L’Ouest solitaire de Martin McDonagh

Je déteste les gens depuis tout le temps mais encore plus aujourd’hui. J’ai commencé ce matin par un gars qui écoutait sa télé dans le RER. Je suis en compagnie des stagiaires les plus étranges du monde au travail, j’ai un chef qui aimerait que j’ai plus de talents que de défauts. Je rentre chez moi et je retombe sur des bizarres dans le RER. Je m’explique : le RER A était OK mais pas le B. Plein de monde … Là, il y a deux gars qui trouve que ce serait bien de se bagarrer et résultat je me suis pris un coup. Je n’avais rien demandé à personne et maintenant j’ai très mal au bras à cause de gens bizarres. J’ai fini de me plaindre pour aujourd’hui (j’ai aussi découvert que mon déodorant ne tenait pas dans les RER blindés ; c’est peut être le plus grave).

Pourtant, j’ai deux raisons de me réjouir en ce moment :

  • Je me suis achetée une tablette Androïd. Pas une trop chère non plus (113 euros à Eyrolles pour Pocketbook Surfpad 2 qui marche plutôt très très bien). Mon but était juste d’avoir l’application qui va avec le logiciel Mnemosyne pour apprendre mon vocabulaire d’allemand le soir dans le RER quand je ne peux pas lire car il y a trop de monde. Les trajets passent maintenant beaucoup plus vite et en plus je fais de très gros progrès. Je fais d’autres trucs avec (lire des ouvrages numérisés qui ont un peu plus de mal sur mon reader par exemple) mais c’est mon usage principal.
  • La deuxième est que le matin, je lis Le Confident de Hélène Grémillon. Je l’avais vu sur plein de blogs et bien sûr cela m’avait fait fuir. Jusque là, cela me plaisait beaucoup mais ce matin, j’étais carrément au paradis. Il y a une partie qui se passe près du lac du Der, en Champagne. C’est là que je passait, quand j’en avais encore, toutes mes vacances. Cela m’a fait très très plaisir de lire cela !

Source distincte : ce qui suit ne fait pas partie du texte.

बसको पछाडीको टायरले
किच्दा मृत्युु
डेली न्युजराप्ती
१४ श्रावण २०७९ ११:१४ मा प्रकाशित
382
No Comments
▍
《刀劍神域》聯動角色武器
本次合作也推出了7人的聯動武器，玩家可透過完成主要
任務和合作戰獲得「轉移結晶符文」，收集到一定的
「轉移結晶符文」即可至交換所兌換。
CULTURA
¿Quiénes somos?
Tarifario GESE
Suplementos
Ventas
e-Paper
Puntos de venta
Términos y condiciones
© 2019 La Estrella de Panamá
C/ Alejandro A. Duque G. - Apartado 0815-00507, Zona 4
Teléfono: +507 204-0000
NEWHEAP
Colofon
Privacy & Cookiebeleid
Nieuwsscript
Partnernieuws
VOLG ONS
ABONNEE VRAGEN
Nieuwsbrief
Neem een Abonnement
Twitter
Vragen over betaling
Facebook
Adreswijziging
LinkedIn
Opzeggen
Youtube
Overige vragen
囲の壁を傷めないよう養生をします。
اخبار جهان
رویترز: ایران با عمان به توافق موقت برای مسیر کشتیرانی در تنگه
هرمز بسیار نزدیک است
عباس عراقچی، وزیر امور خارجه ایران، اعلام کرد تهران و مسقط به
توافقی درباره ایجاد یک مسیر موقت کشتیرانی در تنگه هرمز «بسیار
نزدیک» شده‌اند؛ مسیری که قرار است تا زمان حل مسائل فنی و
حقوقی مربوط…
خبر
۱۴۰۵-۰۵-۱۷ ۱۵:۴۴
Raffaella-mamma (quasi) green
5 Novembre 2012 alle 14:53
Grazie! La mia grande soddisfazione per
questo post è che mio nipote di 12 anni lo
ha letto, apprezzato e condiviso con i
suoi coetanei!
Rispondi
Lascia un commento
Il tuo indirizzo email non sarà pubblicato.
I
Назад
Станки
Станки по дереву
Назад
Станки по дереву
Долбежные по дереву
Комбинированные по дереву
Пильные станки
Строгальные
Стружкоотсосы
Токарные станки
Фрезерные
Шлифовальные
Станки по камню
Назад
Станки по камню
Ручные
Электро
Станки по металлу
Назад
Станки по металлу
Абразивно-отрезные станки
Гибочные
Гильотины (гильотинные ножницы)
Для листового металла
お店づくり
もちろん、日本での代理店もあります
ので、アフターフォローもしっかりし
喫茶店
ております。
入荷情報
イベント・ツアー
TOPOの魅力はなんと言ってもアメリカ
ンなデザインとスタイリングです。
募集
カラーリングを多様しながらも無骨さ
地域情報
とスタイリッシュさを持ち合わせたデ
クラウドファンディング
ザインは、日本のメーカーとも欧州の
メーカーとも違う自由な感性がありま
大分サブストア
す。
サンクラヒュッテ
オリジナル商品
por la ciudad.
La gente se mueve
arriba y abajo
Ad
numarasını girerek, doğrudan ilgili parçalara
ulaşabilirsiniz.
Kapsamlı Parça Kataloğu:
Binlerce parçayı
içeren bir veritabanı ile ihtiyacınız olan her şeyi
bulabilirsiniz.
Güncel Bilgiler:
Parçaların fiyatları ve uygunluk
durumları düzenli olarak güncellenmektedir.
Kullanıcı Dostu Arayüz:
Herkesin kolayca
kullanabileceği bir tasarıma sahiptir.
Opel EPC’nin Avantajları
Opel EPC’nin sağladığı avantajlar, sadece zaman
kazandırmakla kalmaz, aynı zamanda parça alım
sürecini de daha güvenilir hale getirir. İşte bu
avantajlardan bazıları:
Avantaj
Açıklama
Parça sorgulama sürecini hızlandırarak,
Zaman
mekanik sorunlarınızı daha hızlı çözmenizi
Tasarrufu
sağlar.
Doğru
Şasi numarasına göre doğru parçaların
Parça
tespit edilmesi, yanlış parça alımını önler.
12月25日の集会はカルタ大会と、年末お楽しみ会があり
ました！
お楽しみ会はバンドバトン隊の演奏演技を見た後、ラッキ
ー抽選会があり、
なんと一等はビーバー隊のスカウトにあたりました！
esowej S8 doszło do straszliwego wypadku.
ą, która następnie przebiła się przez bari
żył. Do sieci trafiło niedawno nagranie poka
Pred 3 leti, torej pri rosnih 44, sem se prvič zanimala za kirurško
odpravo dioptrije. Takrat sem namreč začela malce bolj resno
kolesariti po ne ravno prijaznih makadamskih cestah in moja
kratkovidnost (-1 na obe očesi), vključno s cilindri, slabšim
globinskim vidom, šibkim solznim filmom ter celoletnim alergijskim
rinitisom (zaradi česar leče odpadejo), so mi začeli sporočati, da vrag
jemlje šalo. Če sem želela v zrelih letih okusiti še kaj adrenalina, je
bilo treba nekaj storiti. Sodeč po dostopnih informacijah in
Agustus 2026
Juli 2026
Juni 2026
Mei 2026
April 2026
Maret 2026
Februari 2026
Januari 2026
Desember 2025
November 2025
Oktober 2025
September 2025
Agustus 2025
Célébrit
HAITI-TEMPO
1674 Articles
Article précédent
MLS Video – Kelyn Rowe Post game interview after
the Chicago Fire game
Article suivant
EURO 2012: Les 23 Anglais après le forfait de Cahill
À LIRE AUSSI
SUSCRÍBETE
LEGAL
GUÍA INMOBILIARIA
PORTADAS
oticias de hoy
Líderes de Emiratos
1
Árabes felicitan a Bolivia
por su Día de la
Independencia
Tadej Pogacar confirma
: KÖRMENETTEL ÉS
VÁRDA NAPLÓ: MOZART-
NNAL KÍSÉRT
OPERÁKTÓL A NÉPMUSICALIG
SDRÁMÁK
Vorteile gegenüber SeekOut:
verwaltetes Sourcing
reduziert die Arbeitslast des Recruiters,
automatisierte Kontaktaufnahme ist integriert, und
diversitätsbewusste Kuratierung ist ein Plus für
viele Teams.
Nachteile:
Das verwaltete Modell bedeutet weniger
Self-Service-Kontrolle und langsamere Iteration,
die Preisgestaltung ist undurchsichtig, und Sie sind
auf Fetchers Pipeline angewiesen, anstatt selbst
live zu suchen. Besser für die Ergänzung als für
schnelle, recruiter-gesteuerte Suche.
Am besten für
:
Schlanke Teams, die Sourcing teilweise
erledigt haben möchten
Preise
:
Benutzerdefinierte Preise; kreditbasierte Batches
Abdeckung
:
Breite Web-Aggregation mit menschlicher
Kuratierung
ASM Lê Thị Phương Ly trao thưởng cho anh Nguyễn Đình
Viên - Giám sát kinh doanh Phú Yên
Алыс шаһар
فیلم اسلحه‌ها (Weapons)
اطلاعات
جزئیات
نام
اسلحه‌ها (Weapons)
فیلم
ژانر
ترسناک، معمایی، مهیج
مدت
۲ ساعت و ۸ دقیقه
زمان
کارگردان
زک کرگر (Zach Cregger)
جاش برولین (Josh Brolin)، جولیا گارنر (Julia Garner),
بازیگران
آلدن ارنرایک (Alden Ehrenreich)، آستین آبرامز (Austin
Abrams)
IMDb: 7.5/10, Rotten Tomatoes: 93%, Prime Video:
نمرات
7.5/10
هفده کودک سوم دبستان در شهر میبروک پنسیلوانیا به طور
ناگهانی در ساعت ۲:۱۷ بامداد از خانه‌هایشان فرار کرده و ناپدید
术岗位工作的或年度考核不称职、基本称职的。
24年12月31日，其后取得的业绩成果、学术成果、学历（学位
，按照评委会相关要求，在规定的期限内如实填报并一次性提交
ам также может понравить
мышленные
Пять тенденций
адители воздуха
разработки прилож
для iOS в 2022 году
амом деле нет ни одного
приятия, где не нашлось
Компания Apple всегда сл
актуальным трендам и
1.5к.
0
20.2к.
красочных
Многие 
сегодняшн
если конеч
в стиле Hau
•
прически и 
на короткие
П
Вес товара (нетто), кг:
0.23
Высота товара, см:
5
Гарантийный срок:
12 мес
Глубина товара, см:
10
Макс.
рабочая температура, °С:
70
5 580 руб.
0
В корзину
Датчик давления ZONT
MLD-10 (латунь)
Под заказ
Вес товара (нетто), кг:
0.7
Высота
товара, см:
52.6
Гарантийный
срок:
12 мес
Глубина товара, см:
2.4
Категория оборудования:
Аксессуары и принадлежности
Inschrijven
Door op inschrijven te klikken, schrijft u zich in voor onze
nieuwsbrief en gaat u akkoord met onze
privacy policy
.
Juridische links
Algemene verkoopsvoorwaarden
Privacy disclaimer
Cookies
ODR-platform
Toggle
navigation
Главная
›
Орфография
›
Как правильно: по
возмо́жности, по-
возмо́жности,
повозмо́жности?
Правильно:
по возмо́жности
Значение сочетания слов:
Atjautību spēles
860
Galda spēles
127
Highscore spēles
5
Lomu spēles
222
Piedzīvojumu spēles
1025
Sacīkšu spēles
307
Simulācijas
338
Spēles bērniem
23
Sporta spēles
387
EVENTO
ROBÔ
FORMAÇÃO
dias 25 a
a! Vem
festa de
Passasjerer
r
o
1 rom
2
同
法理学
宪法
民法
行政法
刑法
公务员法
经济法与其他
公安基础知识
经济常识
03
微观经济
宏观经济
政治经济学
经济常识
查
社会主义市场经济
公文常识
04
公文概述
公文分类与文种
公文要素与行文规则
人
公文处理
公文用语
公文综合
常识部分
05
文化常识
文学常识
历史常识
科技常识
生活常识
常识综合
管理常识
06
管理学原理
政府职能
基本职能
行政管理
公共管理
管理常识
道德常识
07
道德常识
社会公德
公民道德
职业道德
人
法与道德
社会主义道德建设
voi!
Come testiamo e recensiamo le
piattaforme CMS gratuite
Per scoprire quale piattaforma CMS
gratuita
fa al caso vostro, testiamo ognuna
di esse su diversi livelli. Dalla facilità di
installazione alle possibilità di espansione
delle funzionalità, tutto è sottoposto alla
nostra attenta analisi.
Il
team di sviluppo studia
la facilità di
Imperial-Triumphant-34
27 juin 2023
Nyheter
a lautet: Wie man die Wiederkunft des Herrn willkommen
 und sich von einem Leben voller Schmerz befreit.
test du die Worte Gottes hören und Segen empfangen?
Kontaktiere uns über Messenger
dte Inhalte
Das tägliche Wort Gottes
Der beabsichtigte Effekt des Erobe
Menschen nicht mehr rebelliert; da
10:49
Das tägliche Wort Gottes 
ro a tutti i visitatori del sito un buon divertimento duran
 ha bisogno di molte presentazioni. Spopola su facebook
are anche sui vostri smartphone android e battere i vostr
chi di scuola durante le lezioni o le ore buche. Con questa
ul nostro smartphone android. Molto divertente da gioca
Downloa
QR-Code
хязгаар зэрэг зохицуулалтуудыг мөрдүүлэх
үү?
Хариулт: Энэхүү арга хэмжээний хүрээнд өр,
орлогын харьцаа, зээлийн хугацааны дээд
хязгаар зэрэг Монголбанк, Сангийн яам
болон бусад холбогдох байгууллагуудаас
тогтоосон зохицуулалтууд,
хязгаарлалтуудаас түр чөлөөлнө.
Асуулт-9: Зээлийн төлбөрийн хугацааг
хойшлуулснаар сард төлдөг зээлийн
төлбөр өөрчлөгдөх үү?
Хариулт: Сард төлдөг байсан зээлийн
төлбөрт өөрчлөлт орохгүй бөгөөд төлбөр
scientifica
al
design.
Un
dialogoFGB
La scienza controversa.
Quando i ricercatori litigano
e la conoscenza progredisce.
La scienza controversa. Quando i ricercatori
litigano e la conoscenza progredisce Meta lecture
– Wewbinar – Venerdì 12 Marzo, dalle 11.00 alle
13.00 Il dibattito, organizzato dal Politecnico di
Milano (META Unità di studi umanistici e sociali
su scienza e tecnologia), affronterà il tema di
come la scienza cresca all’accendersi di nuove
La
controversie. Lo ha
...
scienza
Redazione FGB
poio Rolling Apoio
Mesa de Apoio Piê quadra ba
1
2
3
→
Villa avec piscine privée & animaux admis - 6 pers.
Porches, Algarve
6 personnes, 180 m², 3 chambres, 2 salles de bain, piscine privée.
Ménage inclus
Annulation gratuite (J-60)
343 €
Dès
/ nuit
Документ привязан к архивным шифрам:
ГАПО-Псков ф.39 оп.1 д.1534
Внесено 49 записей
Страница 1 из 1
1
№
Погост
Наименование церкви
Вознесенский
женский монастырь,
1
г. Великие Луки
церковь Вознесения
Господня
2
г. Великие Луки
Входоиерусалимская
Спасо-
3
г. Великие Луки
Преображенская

C’est donc toujours la lecture qui rend mes journées intéressantes. D’ailleurs en ce moment je ne fais que des bonnes pioches. Dans mon cas, c’est souvent le cas quand je n’ai pas trop le moral dans la vraie vie (c’est sûrement corrélé car je suis déçue de voir que la vie ne se passe pas comme dans les romans et que d’autres personnes s’en sortent mieux que moi ; un peu comme si j’étais toujours entre deux mondes).

LOuestSolitaireMartinMcDonagh

Une des lectures qui m’a le plus réjouie ces dernières semaines est la pièce de théâtre de l’irlandais Martin McDonagh, L’Ouest solitaire. Il s’agit de la première pièce de théâtre irlandaise que je lis. Cela se passe dans l’Ouest de l’Irlande en un temps où « le célibat demeure le mode de vie le plus fréquent et où les hommes restent parfois vierges jusqu’à leur mort ». Je vous laisse deviner comme j’ai ri à la lecture de la quatrième de couverture.

Plus sérieusement, la pièce met en scène deux frères qui vivent depuis toujours ensemble . L’un vient de tuer le père car il s’est moqué de sa coiffure ; l’autre le fait chanter pour obtenir l’ensemble de l’héritage. Le meurtrier accepte et se retrouve sous la coupe de son frère.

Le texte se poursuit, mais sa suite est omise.